* [Data for review]
----

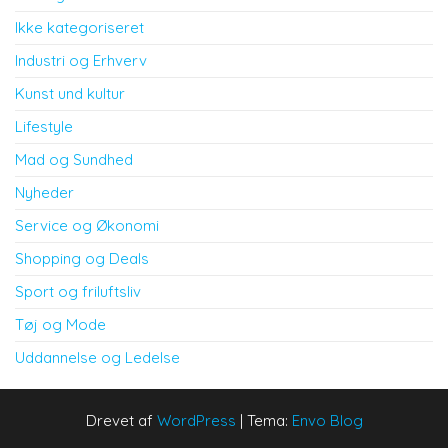
Ikke kategoriseret
Industri og Erhverv
Kunst und kultur
Lifestyle
Mad og Sundhed
Nyheder
Service og Økonomi
Shopping og Deals
Sport og friluftsliv
Tøj og Mode
Uddannelse og Ledelse
Drevet af
WordPress
|
Tema:
Envo Blog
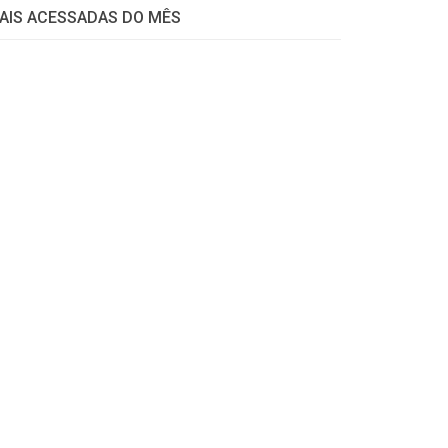
AIS ACESSADAS DO MÊS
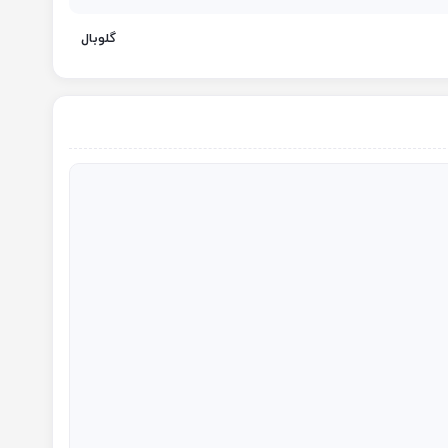
گلوبال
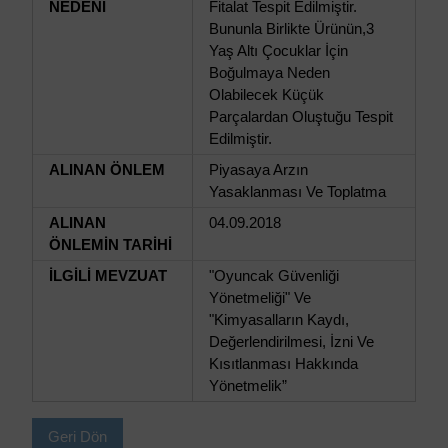
NEDENİ
Fitalat Tespit Edilmiştir.
Bununla Birlikte Ürünün,3
Yaş Altı Çocuklar İçin
Boğulmaya Neden
Olabilecek Küçük
Parçalardan Oluştuğu Tespit
Edilmiştir.
ALINAN ÖNLEM
Piyasaya Arzın
Yasaklanması Ve Toplatma
ALINAN
04.09.2018
ÖNLEMİN TARİHİ
İLGİLİ MEVZUAT
"Oyuncak Güvenliği
Yönetmeliği" Ve
"Kimyasalların Kaydı,
Değerlendirilmesi, İzni Ve
Kısıtlanması Hakkında
Yönetmelik”
Geri Dön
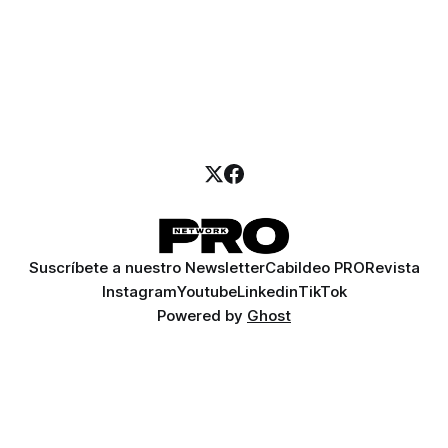
Suscríbete a nuestro Newsletter
Cabildeo PRO
Revista
Instagram
Youtube
Linkedin
TikTok
Powered by
Ghost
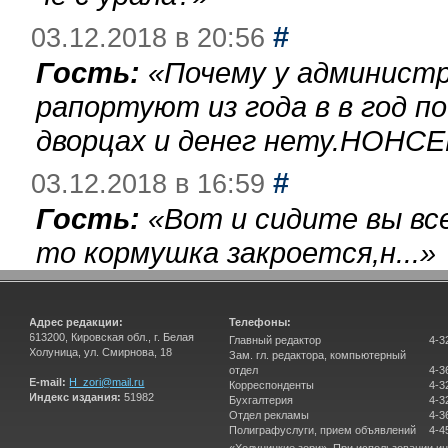
#
03.12.2018 в 20:56
Гость:
«
Почему у администр
рапортуют из года в в год п
дворцах и денег нету.НОНСЕ
#
03.12.2018 в 16:59
Гость:
«
Вот и сидите вы вс
то кормушка закроется,н...
»
Адрес редакции:
Телефоны:
613200, Кировская обл., г. Белая
Главный редактор
4-3
Холуница, ул. Смирнова, 18
Зам. гл. редактора, компьютерный
отдел
4-3
E-mail:
H_zori@mail.ru
Корреспонденты
4-3
Индекс издания:
51982
Бухгалтерия
4-3
Отдел рекламы
4-3
Полиграфуслуги, прием объявлений
4-4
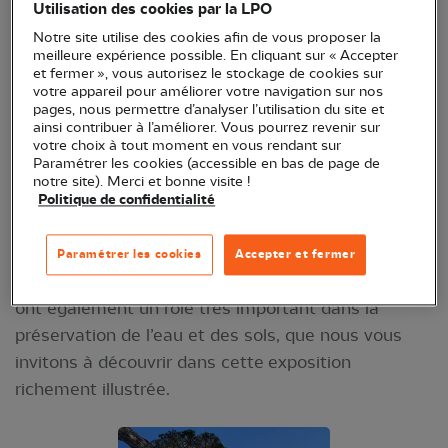
Utilisation des cookies par la LPO
groupe local Haute Vallée de l'Orb vous invite à
Notre site utilise des cookies afin de vous proposer la
l'exposition l'Arbre et la Haie, réservoirs de la
meilleure expérience possible. En cliquant sur « Accepter
biodiversité.
et fermer », vous autorisez le stockage de cookies sur
votre appareil pour améliorer votre navigation sur nos
pages, nous permettre d’analyser l’utilisation du site et
Par leurs feuilles, leurs racines, leurs troncs, qu’ils
ainsi contribuer à l’améliorer. Vous pourrez revenir sur
soient vivants ou morts, les arbres et les haies sont
votre choix à tout moment en vous rendant sur
Paramétrer les cookies (accessible en bas de page de
de formidables réservoirs de biodiversité.
notre site). Merci et bonne visite !
Champignons, bactéries, oiseaux, petits
Politique de confidentialité
mammifères et bien d’autres espèces y trouvent
les ressources alimentaires et conditions
Paramétrer les cookies
Accepter et fermer
indispensables à leur survie. Les arbres et les haies
ont également un rôle très important dans la
préservation de l’eau et des sols, que nous vous
invitons à découvrir dans cette exposition
richement illustrée.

----

* [What to work on]
Take the line containing "Champignons, bactéries, oiseaux, petits" as the start and the last line of the data as the end, and reproduce that range exactly.

* [Result of this task]
Champignons, bactéries, oiseaux, petits
Politique de confidentialité
mammifères et bien d’autres espèces y trouvent
les ressources alimentaires et conditions
Paramétrer les cookies
Accepter et fermer
indispensables à leur survie. Les arbres et les haies
ont également un rôle très important dans la
préservation de l’eau et des sols, que nous vous
invitons à découvrir dans cette exposition
richement illustrée.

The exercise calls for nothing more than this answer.